# pyramid cake



## chocolatek (Oct 9, 2004)

Hello,
I am looking for directions to make a pyramid cake without using a pyramid mold. I appreciate your help. thanks :chef:


----------



## zukerig (Sep 23, 2004)

*Strawberry Pyramid Cake*

1/3 cup sugar
1 tablespoon cornstarch
½ teaspoon grated lime zest
Pinch ground nutmeg
1 pint basket strawberries, hulled
1 standard-size poundcake
½ pint heavy cream, well chilled
Fresh mint, for garnish

1. Combine sugar, cornstarch, lime zest and cloves in a medium-size saucepan. Add 2 cups of the strawberries, reserving remainder for garnishing.

2. Purée strawberries in the saucepan with an immersion blender. Bring to simmer over medium heat, stirring until thickened. Cover the saucepan with plastic wrap and cool to lukewarm.

3. Meanwhile, deconstruct the poundcake: Slice cake diagonally in half, cutting from top long edge down to opposite long edge, to form two wedges of cake. Stand cakes, with shortest sides as base, long sides facing together, to form a pyramid-like shape. Cut each cake wedge vertically in half along the length of cake.

4. Spread about 2½ tablespoons of the strawberry mixture between each upright layer of cake; sandwich layers together. Place cake on serving plate. Place waxed-paper strips under edges of cake.
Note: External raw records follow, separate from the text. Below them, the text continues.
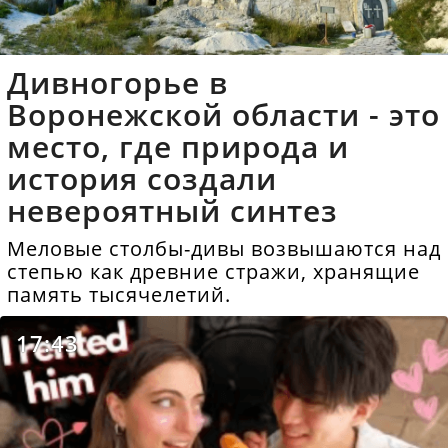
Дивногорье в
Воронежской области - это
место, где природа и
история создали
невероятный синтез
Меловые столбы-дивы возвышаются над
степью как древние стражи, хранящие
память тысячелетий.
17:43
5. Beat heavy cream in small bowl until stiff. Add remaining strawberry filling, about ¼ cup, and beat until well mixed. Frost cake with strawberry-cream mixture. _Carefully remove waxed-paper strips_. (Cake can be made up to 6 hours ahead, covered and refrigerated.) Garnish with strawberries & spearmint leaves.


----------



## panini (Jul 28, 2001)

I have a different technique for forming the pyamid. We use frangiapan,cake, anything.Make it in sheets. we then cut logs out of a sheet size. Maybe 3''x4". If you retard them till stiff you can take that log and place it sideways alone the corner of a table. With a long slicing knife you place the heel of the knife on the edge of the table and position it so the knife will hit the top outer corner of the log. You should see two triangles.. Now just cut the log using the table as a base and the outer edge as a guide. Once the two triangles are cut you arrange them together and glue with filling or whatever your using to form the pyramid. This will work on large 8' pyramids down to a multi color frang one we use for the holiday about an 1" high.
just some other ideas


----------



## chocolatek (Oct 9, 2004)

I want to thank you both for answering my question.


----------